> [What the task requires]:
Go through the material line by line and copy each one with the word "amovibles".

> [Input for this task]:
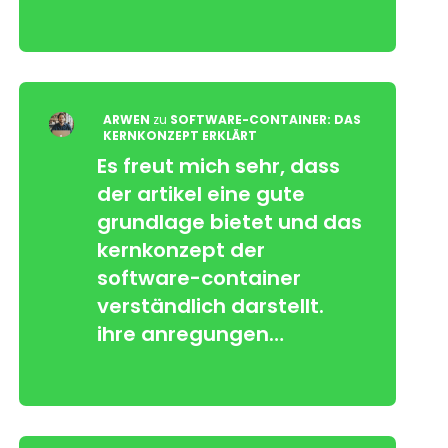
ARWEN
zu
SOFTWARE-CONTAINER: DAS
KERNKONZEPT ERKLÄRT
Es freut mich sehr, dass
der artikel eine gute
grundlage bietet und das
kernkonzept der
software-container
verständlich darstellt.
ihre anregungen…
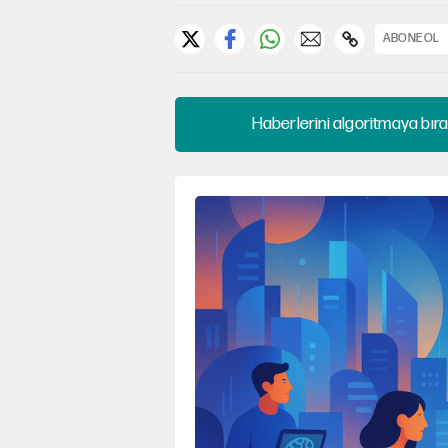
ABONE OL
Haberlerini algoritmaya bıra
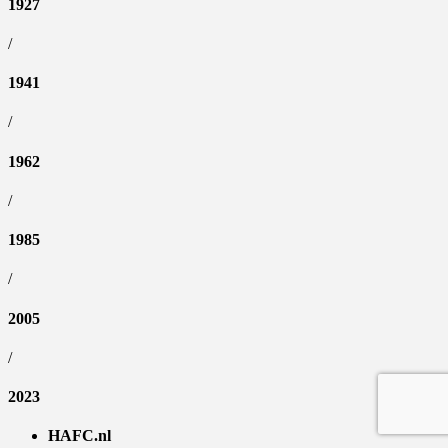
1927
/
1941
/
1962
/
1985
/
2005
/
2023
HAFC.nl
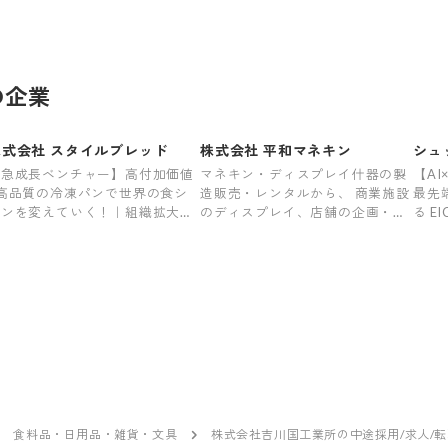
の企業
株式会社 スタイルブレッド
株式会社 平和マネキン
シュ
【急成長ベンチャー】高付加価値
マネキン・ディスプレイ什器の製
【A
×高品質の冷凍パンで世界の食シ
造販売・レンタルから、 商業施設
最先
ーンを変えていく！｜組織拡大の
のディスプレイ、店舗の企画・設
る EIC
ために成長と挑戦を求めるあなた
計・施工やイベント空間の企画・
Com
を歓迎！
施工・管理までワンストップで対
応します
食料品・日用品・雑貨・文具
株式会社吉川国工業所の中途採用/求人/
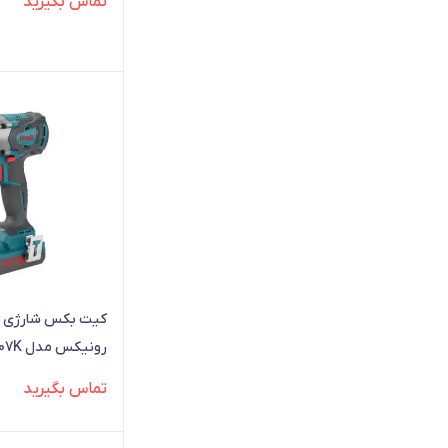
تماس بگیرید
رونیکس مدل 8907K
تماس بگیرید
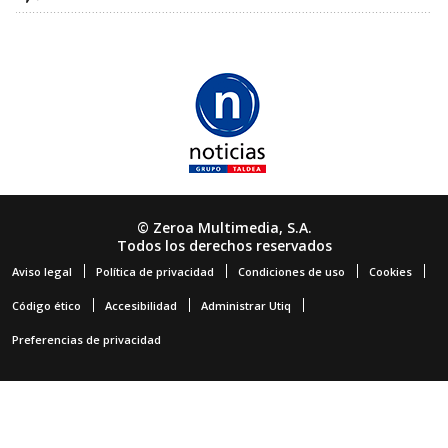
© Zeroa Multimedia, S.A.
Todos los derechos reservados
Aviso legal
Política de privacidad
Condiciones de uso
Cookies
Código ético
Accesibilidad
Administrar Utiq
Preferencias de privacidad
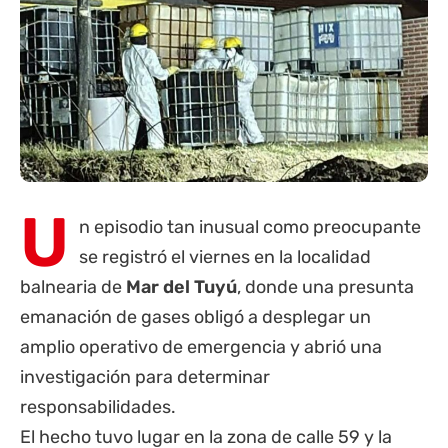
U
n episodio tan inusual como preocupante
se registró el viernes en la localidad
balnearia de
Mar del Tuyú
, donde una presunta
emanación de gases obligó a desplegar un
amplio operativo de emergencia y abrió una
investigación para determinar
responsabilidades.
El hecho tuvo lugar en la zona de calle 59 y la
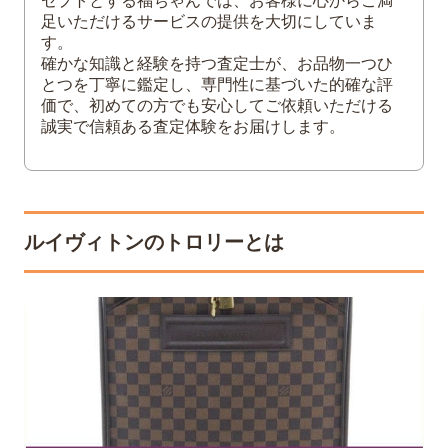
セプトとする福ちゃんでは、お客様に心からご満
足いただけるサービスの提供を大切にしていま
キャリーオンバッグが固定できない
す。
確かな知識と経験を持つ査定士が、お品物一つひ
4
ルイヴィトンのトロリーは買取可能？
とつを丁寧に鑑定し、専門性に基づいた的確な評
価で、初めての方でも安心してご依頼いただける
誠実で信頼ある査定体験をお届けします。
ルイヴィトンのトロリーとは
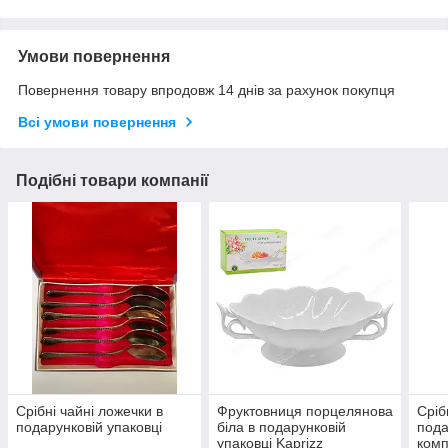
Умови повернення
Повернення товару впродовж 14 днів за рахунок покупця
Всі умови повернення
Подібні товари компанії
Срібні чайні ложечки в
Фруктовниця порцелянова
Сріб
подарунковій упаковці
біла в подарунковій
пода
упаковці Kaprizz
комп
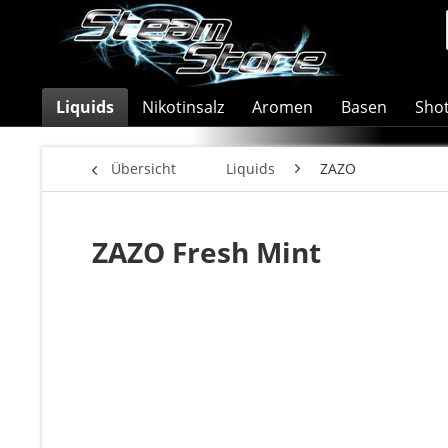
Liquids
Nikotinsalz
Aromen
Basen
Sho
Übersicht
Liquids
ZAZO
ZAZO Fresh Mint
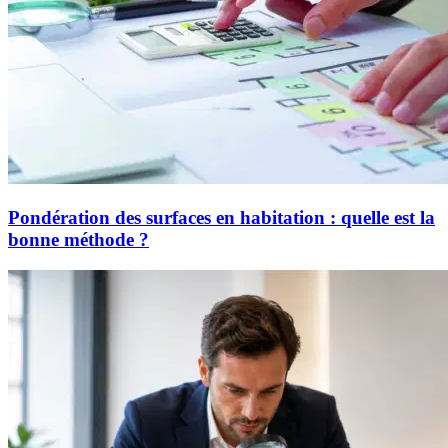
Pondération des surfaces en habitation : quelle est la
bonne méthode ?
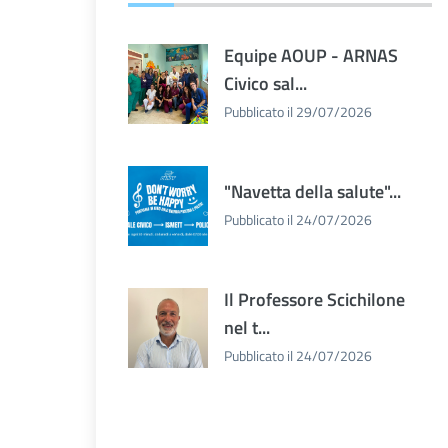
Equipe AOUP - ARNAS
Civico sal...
Pubblicato il 29/07/2026
"Navetta della salute"...
Pubblicato il 24/07/2026
Il Professore Scichilone
nel t...
Pubblicato il 24/07/2026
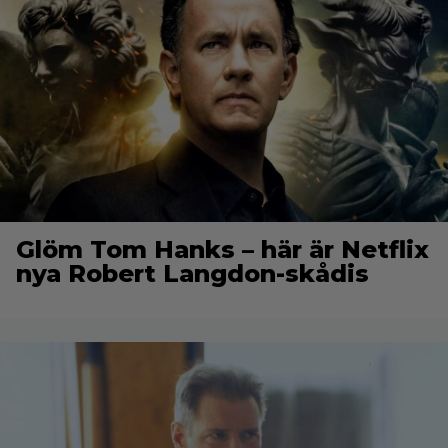
Glöm Tom Hanks – här är Netflix
nya Robert Langdon-skådis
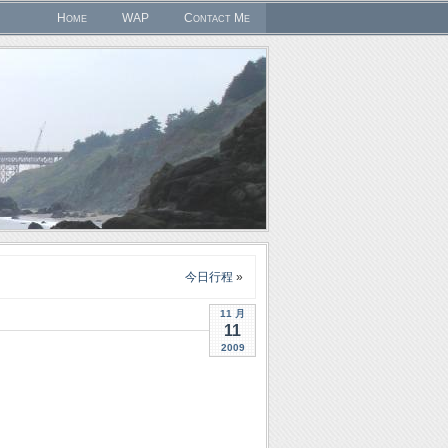
Home
WAP
Contact Me
今日行程
»
11 月
11
2009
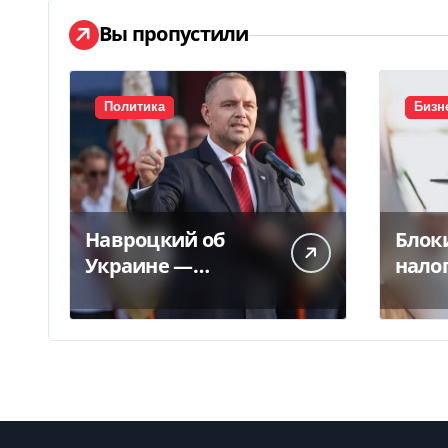
Вы пропустили
Политика
Бизн
Навроцкий об
Блок
Украине —
нало
бандеровским
накл
флагам не место в
сокр
Польше
в 5 р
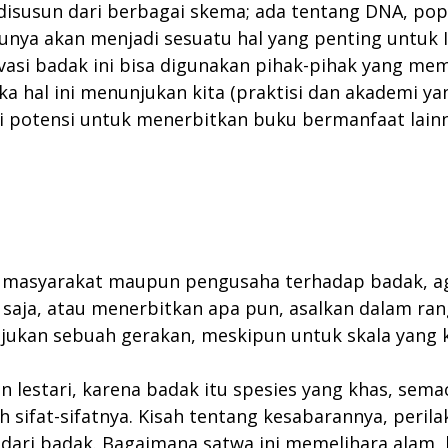
disusun dari berbagai skema; ada tentang DNA, popu
nya akan menjadi sesuatu hal yang penting untuk In
vasi badak ini bisa digunakan pihak-pihak yang me
a hal ini menunjukan kita (praktisi dan akademi ya
i potensi untuk menerbitkan buku bermanfaat lainn
masyarakat maupun pengusaha terhadap badak, ag
a saja, atau menerbitkan apa pun, asalkan dalam ran
jukan sebuah gerakan, meskipun untuk skala yang k
n lestari, karena badak itu spesies yang khas, se
 sifat-sifatnya. Kisah tentang kesabarannya, peril
r dari badak. Bagaimana satwa ini memelihara alam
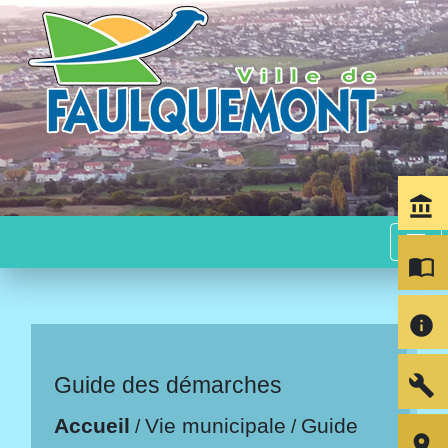
account_balance
menu
import_contacts
info
build
Guide des démarches
Accueil
Vie municipale
Guide
/
/
room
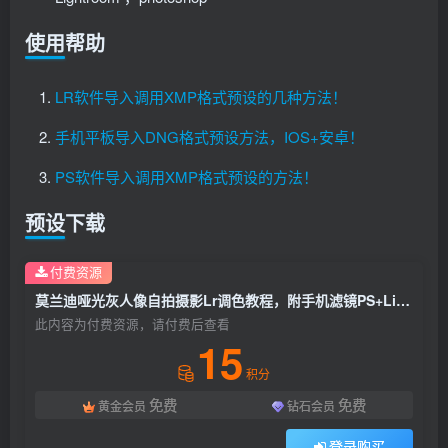
使用帮助
LR软件导入调用XMP格式预设的几种方法！
手机平板导入DNG格式预设方法，IOS+安卓！
PS软件导入调用XMP格式预设的方法！
预设下载
付费资源
莫兰迪哑光灰人像自拍摄影Lr调色教程，附手机滤镜PS+Lightroom预设下载！
此内容为付费资源，请付费后查看
15
积分
免费
免费
黄金会员
钻石会员
登录购买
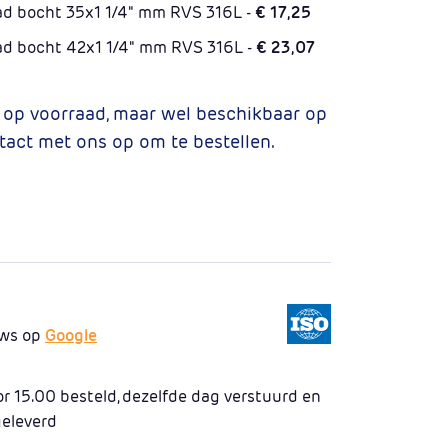
ad bocht 35x1 1/4" mm RVS 316L -
€ 17,25
ad bocht 42x1 1/4" mm RVS 316L -
€ 23,07
t op voorraad, maar wel beschikbaar op
tact met ons op om te bestellen.
ews op
Google
 15.00 besteld, dezelfde dag verstuurd en
geleverd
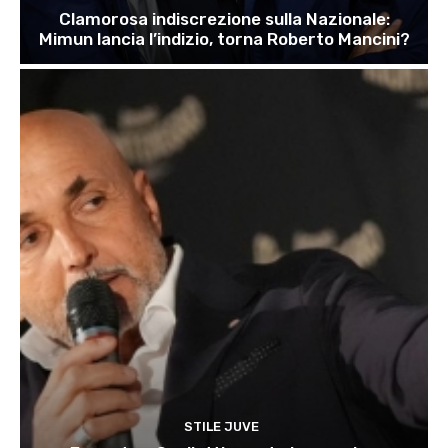
Clamorosa indiscrezione sulla Nazionale:
Mimun lancia l’indizio, torna Roberto Mancini?
STILE JUVE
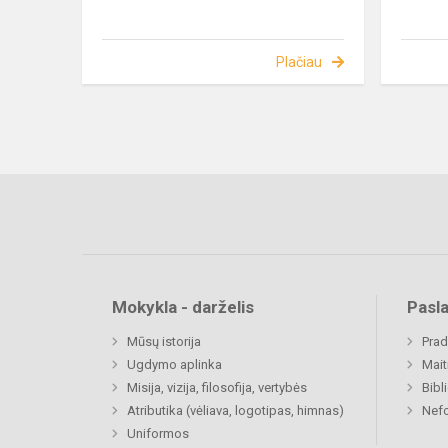
Plačiau
Mokykla - darželis
Pasl
Mūsų istorija
Prad
Ugdymo aplinka
Mait
Misija, vizija, filosofija, vertybės
Bibl
Atributika (vėliava, logotipas, himnas)
Nefo
Uniformos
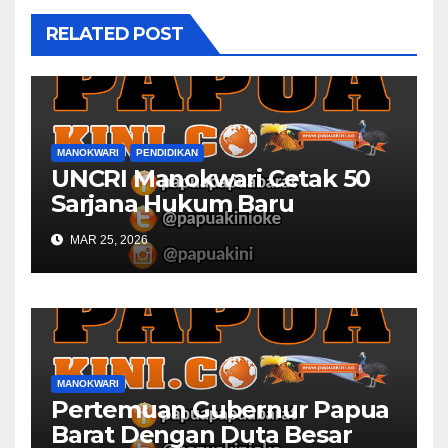
RELATED POST
MANOKWARI
PENDIDIKAN
UNCRI Manokwari Cetak 50
Sarjana Hukum Baru
MAR 25, 2026
MANOKWARI
Pertemuan Gubernur Papua
Barat Dengan Duta Besar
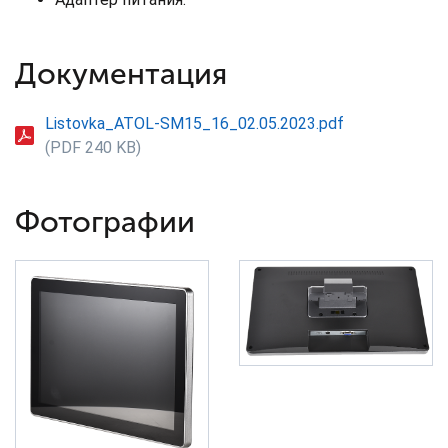
Документация
Listovka_ATOL-SM15_16_02.05.2023.pdf
(PDF 240 KB)
Фотографии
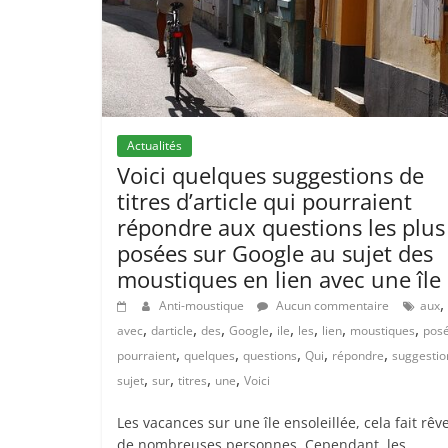
Actualités
Voici quelques suggestions de
titres d’article qui pourraient
répondre aux questions les plus
posées sur Google au sujet des
moustiques en lien avec une île 
,
Anti-moustique
Aucun commentaire
aux
,
,
,
,
,
,
,
,
avec
darticle
des
Google
ile
les
lien
moustiques
pos
,
,
,
,
,
pourraient
quelques
questions
Qui
répondre
suggestio
,
,
,
,
sujet
sur
titres
une
Voici
Les vacances sur une île ensoleillée, cela fait rêv
de nombreuses personnes. Cependant, les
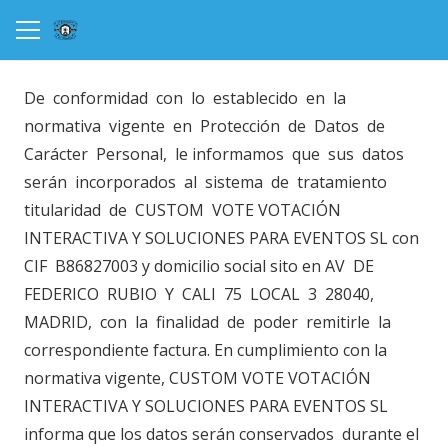
De conformidad con lo establecido en la
normativa vigente en Protección de Datos de
Carácter Personal, le informamos que sus datos
serán incorporados al sistema de tratamiento
titularidad de CUSTOM VOTE VOTACIÓN
INTERACTIVA Y SOLUCIONES PARA EVENTOS SL con
CIF B86827003 y domicilio social sito en AV DE
FEDERICO RUBIO Y CALI 75 LOCAL 3 28040,
MADRID, con la finalidad de poder remitirle la
correspondiente factura. En cumplimiento con la
normativa vigente, CUSTOM VOTE VOTACIÓN
INTERACTIVA Y SOLUCIONES PARA EVENTOS SL
informa que los datos serán conservados durante el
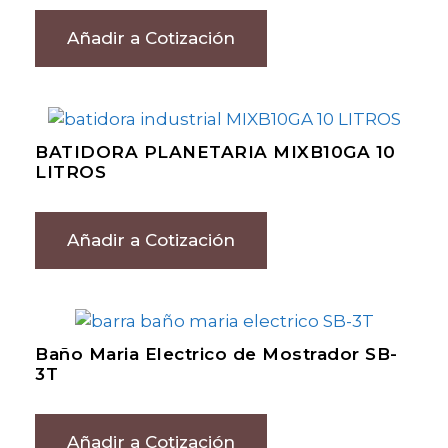
Añadir a Cotización
BATIDORA PLANETARIA MIXB10GA 10
LITROS
Añadir a Cotización
Baño Maria Electrico de Mostrador SB-
3T
Añadir a Cotización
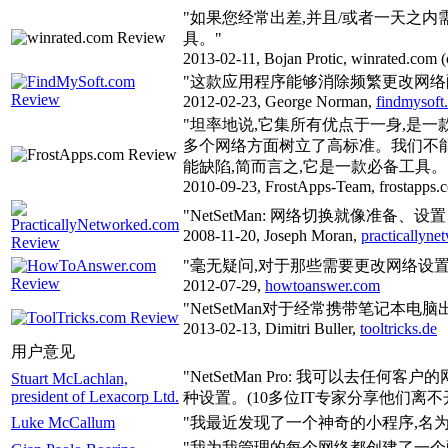
"如果您经常出差,并且/或者一天之内需
具。"
2013-02-11, Bojan Protic, winrated.com (o
"这款应用程序能够消除频繁更改网络
2012-02-23, George Norman,
findmysoft
"坦率地说,它集所有优点于一身,是
多个网络方面树立了高标准。我们不
能缺陷,简而言之,它是一款必备工具。
2010-09-23, FrostApps-Team, frostapps.c
"NetSetMan: 网络切换就像准备、
2008-11-20, Joseph Moran,
practicallyn
"毫无疑问,对于那些需要更改网络设
2012-07-29,
howtoanswer.com
"NetSetMan对于经常携带笔记本
2013-02-13, Dimitri Buller,
tooltricks.de
用户意见
"NetSetMan Pro: 我可以去任
Stuart McLachlan,
president of Lexacorp Ltd.
种设置。(10多位IT专家分享他们离不
Luke McCallum
"我最近发现了一个神奇的小程序,名为Ne
"我为我管理的每个网络都创建了一个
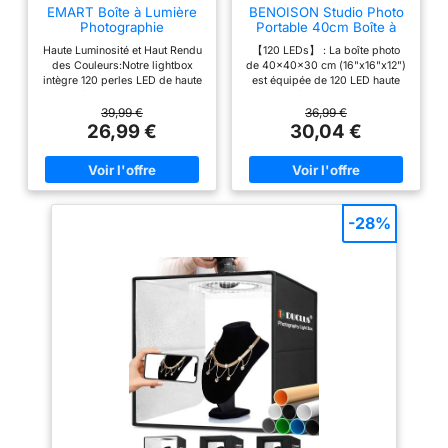
Il est compatible avec
Intensité variable en
EMART Boîte à Lumière
BENOISON Studio Photo
le téléphone et
Photographie
Portable 40cm Boîte à
continu et haut rendu
30x30x30cm Mini Studio
Lumière Lightbox
l'appareil photo et
: la boîte lumineuse a
Haute Luminosité et Haut Rendu
【120 LEDs】 : La boîte photo
Photo Portable
offre une prise de vue
des Couleurs:Notre lightbox
de 40×40×30 cm (16"x16"x12")
un rendu des
intègre 120 perles LED de haute
est équipée de 120 LED haute
parfaite sous
couleurs élevé de
qualité et un indice de rendu
luminosité, avec une gradation
n'importe quel angle.
des couleurs élevé (CRI>95)
réglable de 0 % à 100 %. Elle
95+, un réglage de la
39,99 €
36,99 €
Facile à installer et à
avec une plage de gradation de
offre un éclairage uniforme et
26,99 €
30,04 €
luminosité de 1 % à
10%-100%, ce qui en fait la mini
doux, éliminant les ombres et
transporter : cette
100 %, pas de
foto box idéale pour la
les reflets gênants, pour
tente de prise de vue
photographie de produits Prise
restituer avec précision les
stroboscope ni de
de Vue Multi-Angles:Les tente
détails et les couleurs du sujet.
pour photographie
clignotant. Vous
de photographie lumineuses
【Prise de vue multi-angles】 :
est conçue pour une
avec éclairage ont une fenêtre
Grâce à son design flexible,
pouvez créer des
-28%
utilisation facile, avec
de prise de vue horizontale à
cette boîte à lumière permet des
lumières plus
l'avant et une fenêtre verticale
prises de vue sous différents
un processus
lumineuses et plus
pour répondre à différents
angles. Vous pouvez ajuster
d'installation pratique
besoins de prise de vue.Nos
chaque côté pour obtenir le
douces, offrant un
boîte à studio photo sont
cadrage idéal, que ce soit de
et un sac de
effet de prise de vue
parfaites pour photographier de
face ou en plongée, offrant ainsi
transport inclus pour
petits objets comme des bijoux,
une grande liberté de
naturel et vif. Bon
un transport facile. La
des accessoires, des jouets et
composition. 【6 fonds PVC
effet de collecte de
d'autres objets 6 Fonds Colorés
colorés】 : Pour répondre à
tente est également
lumière : le tissu
en PVC：La mini boîte de studio
divers besoins créatifs et
légère et peut être
photo portable avec 6 fonds
photographiques, la boîte inclut
réfléchissant argenté
colorés amovibles en PVC
6 fonds amovibles (blanc, noir,
rapidement
interne répartit
(blanc/noir/vert/rouge/orange/b
bleu, rouge, vert et orange).
démontée, ce qui la
leu), ce qui vous permet de
Choisissez le fond qui mettra le
uniformément la
rend parfaite pour
changer facilement les couleurs
mieux en valeur votre produit,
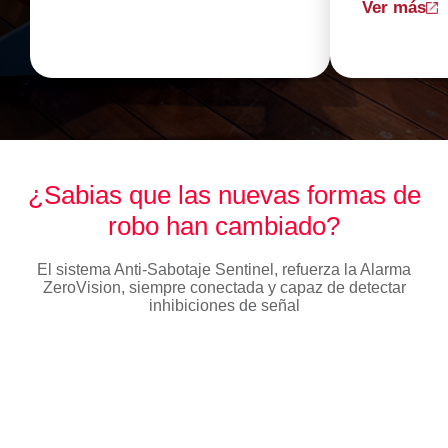
Ver más
¿Sabias que las nuevas formas de
robo han cambiado?
El sistema Anti-Sabotaje Sentinel, refuerza la Alarma
ZeroVision, siempre conectada y capaz de detectar
inhibiciones de señal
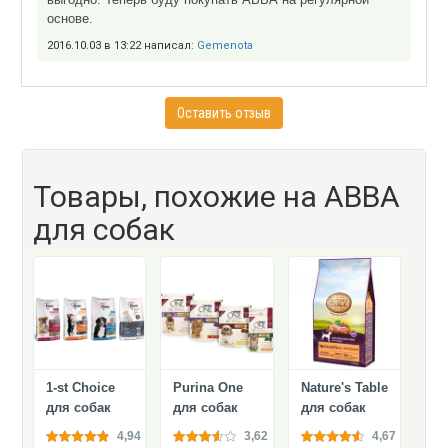
основе.
2016.10.03 в 13:22 написал:
Gemenota
Оставить отзыв
Товары, похожие на АВВА
для собак
1-st Choice
Purina One
Nature's Table
для собак
для собак
для собак
4,94
3,62
4,67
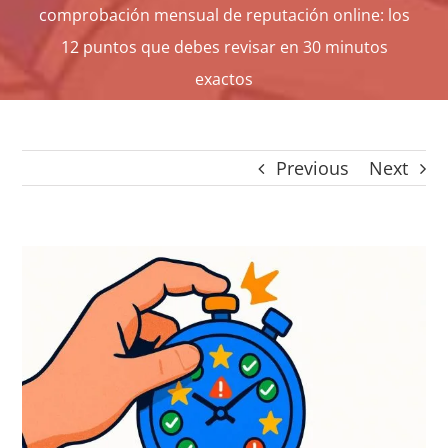
comprobación mensual de reputación online: los
CONTACTO
12 puntos que debes revisar en 30 minutos
Panier
exactos
mon compte
SEARCH
FOR:
Previous
Next
Español
View
Larger
Image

> [The completed task]:
colorés amovibles en PVC
6 fonds amovibles (blanc, noir,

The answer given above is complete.